Time series classification Dynamic Time Warping nearest neighbor multilevel representations filters-and-refine

1 Introduction

Time series classification (TSC) is one of the most challenging problems and widely used in the time series data mining community. With the growing popularity of temporal data, TSC has been highly applied to many real-world applications, including human activity recognition [44], classification of Electrocardiograms [22], acoustic scene classification [28], speech recognition [38], and many more.

TSC differs from traditional classification problems because time series are always high-dimensional data, and the order of the attributes does matter. In the past few years, a multitude of inspiring algorithms have been investigated to solve the TSC problem, and the greatest research emphasis has been focused on improving the classification accuracy. Representative methods include Elastic Ensemble (EE) [26], Bag-of-SFA-Symbols (BOSS) [35], Shapelet Transform (ST) [16], Collective of Transformation-based Ensembles (COTE) [2], Hierarchical Vote COTE (HIVE-COTE) [27]. These methods are sophisticated and can garner state-of-the-art classification accuracy on the UCR archive [10], which is the primary benchmark for TSC researches. Unfortunately, these newly developed methods suffer from two main drawbacks, which limit their use in many real-life applications.

Firstly, most of the mentioned TSC algorithms require the setting of input parameters, and the researcher is always forced to fine-tune the parameters to achieve the optimal results [14]. Nevertheless, these parameters are dependent on the dataset, and the unsatisfactory results may be obtained if poorly parameter settings are chosen. Thus, these parameter-laden methods can not be directly applied to previously unseen datasets because the trained models rely on a particular dataset [43]. Besides, training these high accuracy classifiers, such as COTE and HIVE-COTE, has very high space and time complexity. For example, training HIVE-COTE on a time series dataset with only 1500 instances can require eight days of CPU time [39]. Therefore, HIVE-COTE is infeasible for many real-life applications, although it can achieve state-of-the-art classification accuracy.

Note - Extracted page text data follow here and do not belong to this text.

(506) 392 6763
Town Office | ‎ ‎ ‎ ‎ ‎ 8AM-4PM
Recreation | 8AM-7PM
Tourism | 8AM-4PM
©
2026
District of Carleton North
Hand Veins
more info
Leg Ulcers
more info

Secondly, in many domains, time series data such as sensor data can be very dynamic. For many parameter-laden methods, it is challenging to generate a trained model when time series in the real-time analytics or mutable database because the user may need to change the model frequently.

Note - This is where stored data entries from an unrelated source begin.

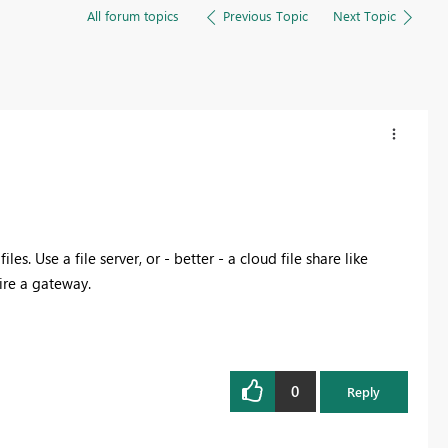
All forum topics
Previous Topic
Next Topic
es. Use a file server, or - better - a cloud file share like
ire a gateway.
0
Reply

We believe that the NN-DTW [42] is an effective TSC method for overcoming these drawbacks. This is for two main reasons: (1) NN-DTW is a non-parametric TSC method that can be directly exploited with mutable and previously unseen datasets. (2) NN-DTW has been widely used and can achieve performance which is not significantly different than the state-of-the-art. However, calculating DTW distance between two time series is rather slow because DTW has quadratic time complexity. Thus, NN-DTW cannot scale well to real-time applications where the responsiveness is essential. With these motivations, in this paper, our objective is to design a parameter-light and efficient method to solve TSC problem. Specifically, the MDTW (shorthand for Multilevel Dynamic Time Warping) is proposed. The MDTW is based on NN-DTW; however, it performs much faster than NN-DTW. The MDTW is a parameter-light method. It involves only a few parameters and needs not to fine-tune the parameters for different datasets. More importantly, the parameters can be chosen arbitrarily because the classification accuracy is largely insensitive to the parameters. MDTW has a pre-processing step; however, the pre-processing time is very small (less than one second) even on large time series datasets, and thus, the overhead of the pre-processing step can be ignored.

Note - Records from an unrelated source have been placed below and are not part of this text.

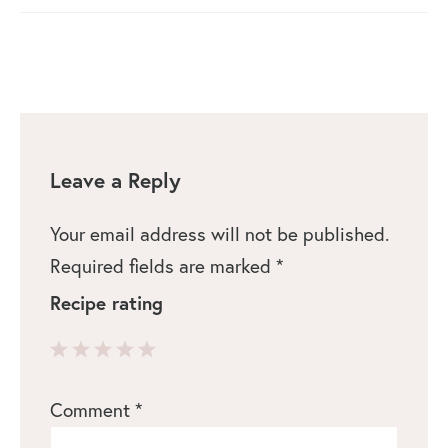
Leave a Reply
Your email address will not be published.
Required fields are marked
*
Recipe rating
1
2
3
4
5
Comment
*
Star
Stars
Stars
Stars
Stars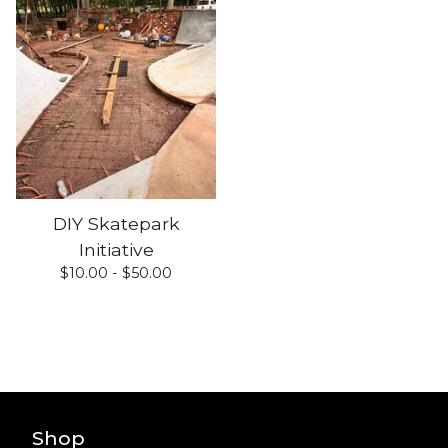
DIY Skatepark
Initiative
$
10.00 -
$
50.00
Shop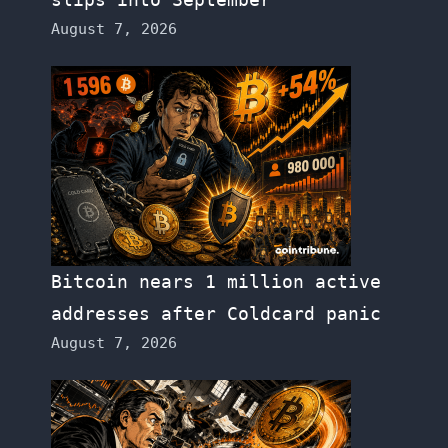
August 7, 2026
Bitcoin nears 1 million active
addresses after Coldcard panic
August 7, 2026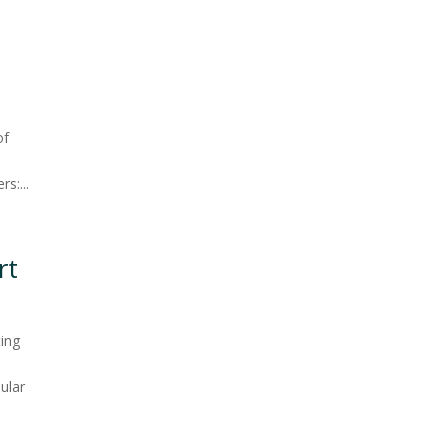
n
of
s:...
rt
ting
ular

To summarize, we make the following contributions

In this paper, we propose the MDTW method for time series classification problem. The MDTW involves several different resolutions for time series representations and uses the filters-and-refine framework to calculate the nearest neighbor. Many expensive DTW distance computations can be reduced in the filters-stage. Thus, MDTW can speed up the conventional NN-DTW procedure.

The MDTW is orthogonal to most of the methods of accelerating DTW computations and can be used in conjunction with them. To illustrate this point, in this paper, we embed a recently presented technique, prunedDTW [40], into the MDTW procedure to make MDTW even faster.

We compare the performance of MDTW with related state-of-the-art methods using the UCR archive. The experimental results show that MDTW achieves similar classification accuracy as NN-DTW. Furthermore, there is no significant difference between our approach and the state-of-the-art in average accuracy, with very small losses (<3%). The empirical studies also demonstrate that MDTW is orders of magnitude faster than the competitors.

The paper is organized as follows. Section 2 presents the necessary background knowledge and related work of our research. In Section 3, we start with some necessary definitions, as well as with a brief introduction of the DTW distance. We then describe the intuition behind our method and give the formal statement and time complexity analysis of the MDTW. The experimental results can be found in Section 4. Finally, the paper is concluded in Section 5.

2 Background

2.1 Time series classification

Given a time series training set, the task of TSC is to train a classifier on a training set and use this classifier to predict the class labels of unlabeled time series. A multitude of techniques have been proposed and we can classify these techniques into five types [1], i.e., interval-based [5 , 12], shapelet-based [7 , 29], dictionary-based [25 , 37], ensemble-based [2, 27] and instance-based [17 , 51].

Interval-based methods. These methods train a classifier such as random forest, decision trees, and support vector machine based on the features derived from the phase-dependent intervals of each time series in the training set to classify testing time series. Representative methods include time series forest (TSF) [13], time series bag of features (TSBF) [4] and learned pattern similarity (LPS) [5].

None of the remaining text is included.